## Your goal
The lines below starting at the line containing "You are a GUI" and ending at the line containing "百度 (652, 1554)" are to be repeated exactly, with both ends kept and nothing else added.

## Available data

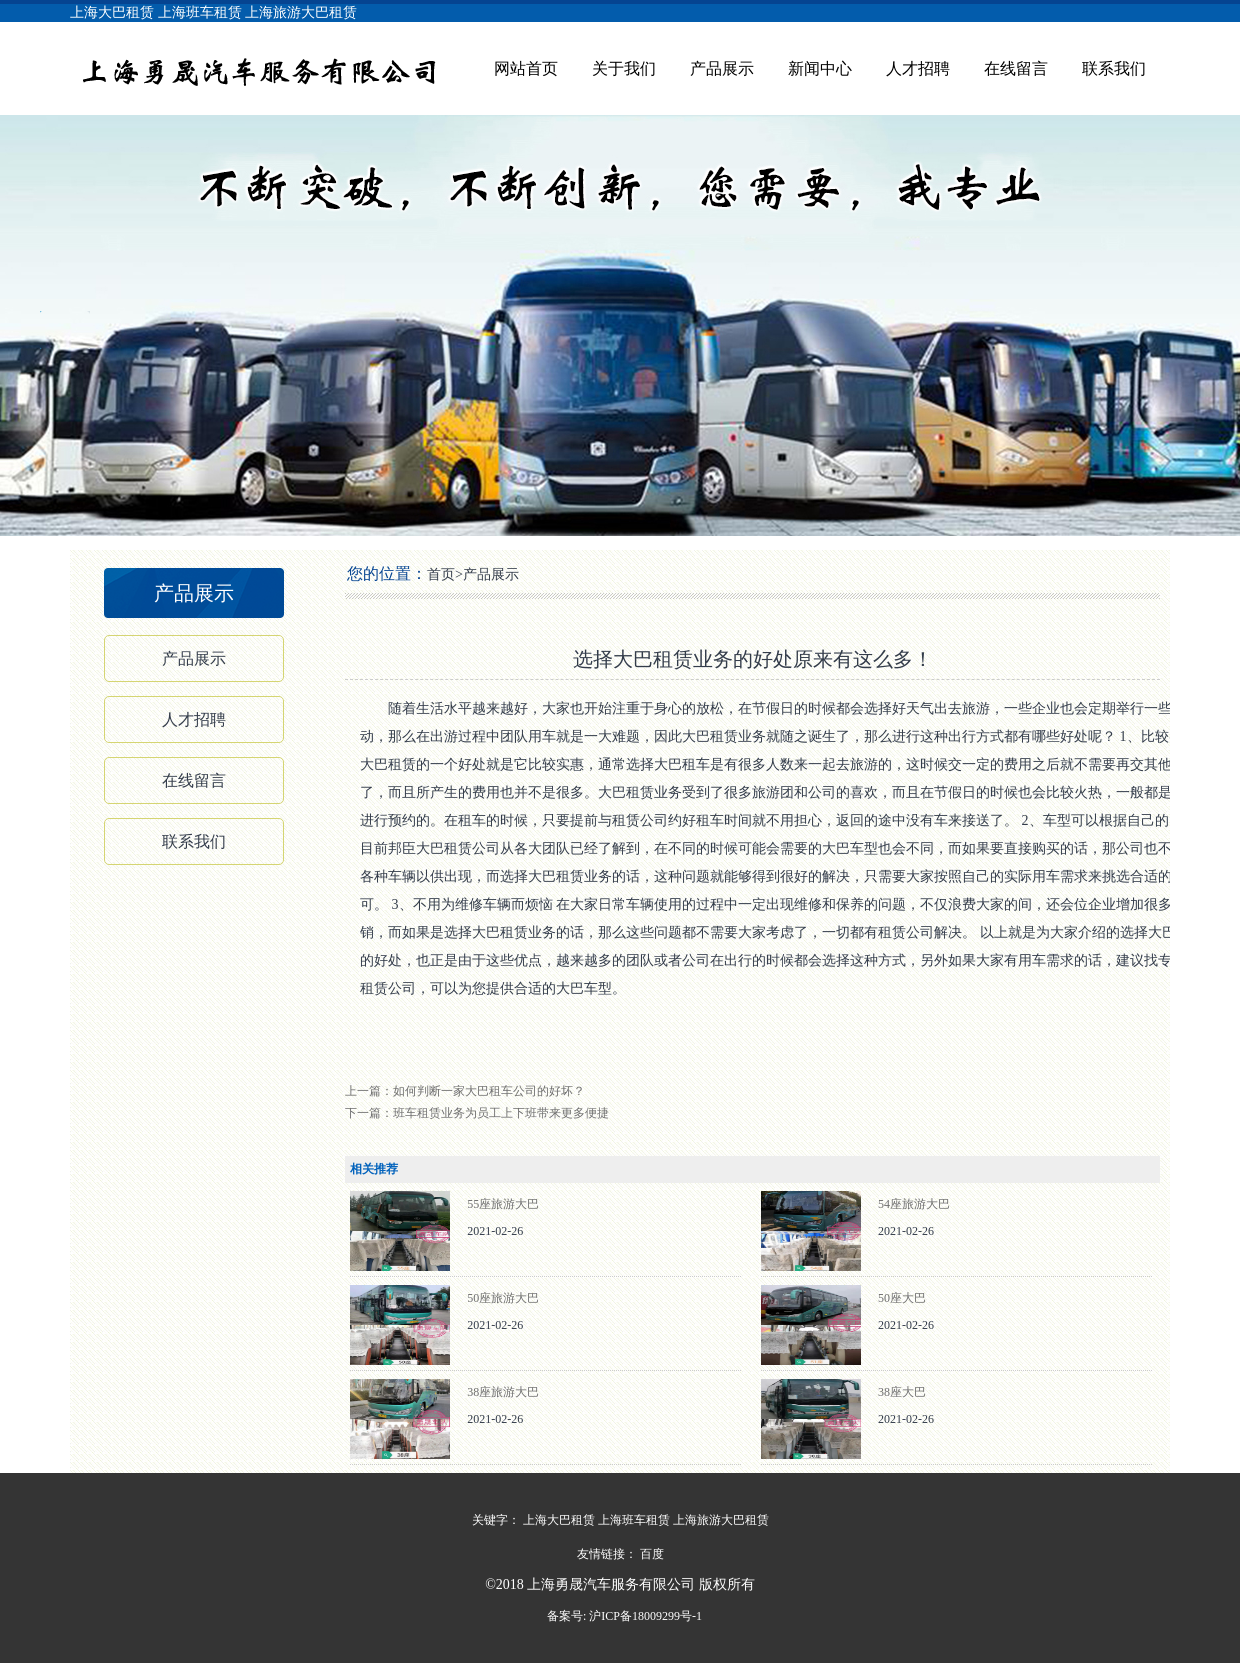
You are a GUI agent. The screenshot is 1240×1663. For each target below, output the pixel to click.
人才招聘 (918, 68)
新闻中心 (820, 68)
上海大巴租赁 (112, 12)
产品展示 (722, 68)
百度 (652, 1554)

--

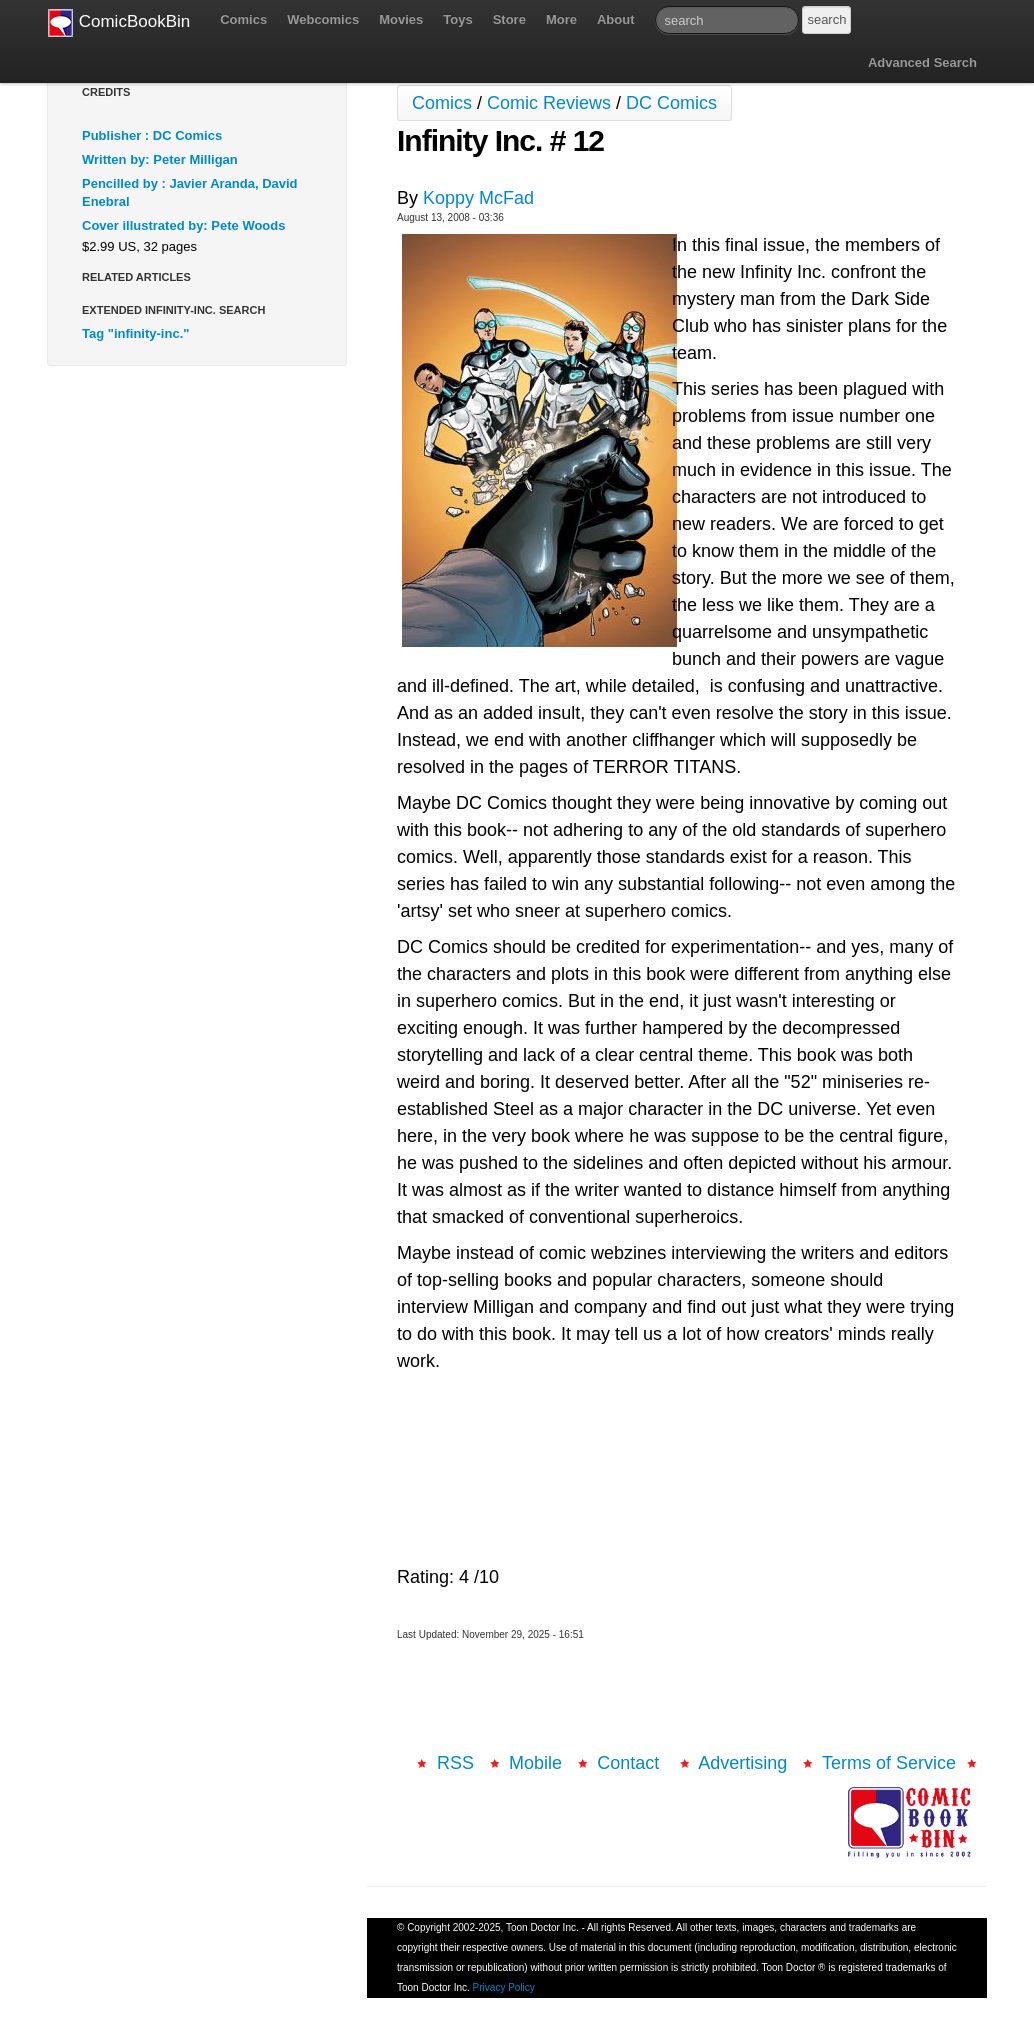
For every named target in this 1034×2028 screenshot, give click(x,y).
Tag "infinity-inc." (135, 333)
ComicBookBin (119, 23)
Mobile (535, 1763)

--

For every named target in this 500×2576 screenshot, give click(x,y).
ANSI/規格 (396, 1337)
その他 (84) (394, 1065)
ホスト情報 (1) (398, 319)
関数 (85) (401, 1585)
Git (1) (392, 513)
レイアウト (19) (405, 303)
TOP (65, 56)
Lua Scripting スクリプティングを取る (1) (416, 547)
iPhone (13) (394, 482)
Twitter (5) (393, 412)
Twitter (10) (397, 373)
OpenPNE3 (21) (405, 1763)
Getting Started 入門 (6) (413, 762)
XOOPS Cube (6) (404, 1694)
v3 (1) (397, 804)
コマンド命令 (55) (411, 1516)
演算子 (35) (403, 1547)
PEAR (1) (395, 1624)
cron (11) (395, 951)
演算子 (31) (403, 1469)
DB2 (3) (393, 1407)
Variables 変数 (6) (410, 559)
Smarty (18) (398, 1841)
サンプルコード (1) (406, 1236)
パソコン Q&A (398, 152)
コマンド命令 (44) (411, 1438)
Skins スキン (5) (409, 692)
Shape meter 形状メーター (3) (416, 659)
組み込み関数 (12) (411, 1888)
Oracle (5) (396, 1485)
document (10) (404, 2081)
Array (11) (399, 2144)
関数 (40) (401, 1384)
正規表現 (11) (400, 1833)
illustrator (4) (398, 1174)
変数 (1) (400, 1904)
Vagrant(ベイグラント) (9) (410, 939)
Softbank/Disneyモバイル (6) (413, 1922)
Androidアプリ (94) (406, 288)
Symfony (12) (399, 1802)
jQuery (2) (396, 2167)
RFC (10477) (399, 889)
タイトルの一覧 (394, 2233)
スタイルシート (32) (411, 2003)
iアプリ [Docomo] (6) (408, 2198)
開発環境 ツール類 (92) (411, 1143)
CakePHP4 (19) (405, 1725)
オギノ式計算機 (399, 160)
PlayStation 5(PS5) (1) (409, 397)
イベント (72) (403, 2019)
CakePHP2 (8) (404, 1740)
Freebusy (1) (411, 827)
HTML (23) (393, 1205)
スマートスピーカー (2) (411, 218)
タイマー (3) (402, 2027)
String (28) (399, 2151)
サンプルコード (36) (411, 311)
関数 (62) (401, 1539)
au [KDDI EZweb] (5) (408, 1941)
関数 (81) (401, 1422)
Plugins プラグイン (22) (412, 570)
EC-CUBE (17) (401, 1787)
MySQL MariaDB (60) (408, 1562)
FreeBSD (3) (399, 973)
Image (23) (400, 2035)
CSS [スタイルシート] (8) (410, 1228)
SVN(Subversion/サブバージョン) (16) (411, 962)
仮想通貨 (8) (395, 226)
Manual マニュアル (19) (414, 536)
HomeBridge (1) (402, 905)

## Result for this exercise
You are a GUI agent. The screenshot is 1240×1663. For each target below, output the pixel to click.
人才招聘 (918, 68)
新闻中心 (820, 68)
上海大巴租赁 (112, 12)
产品展示 (722, 68)
百度 (652, 1554)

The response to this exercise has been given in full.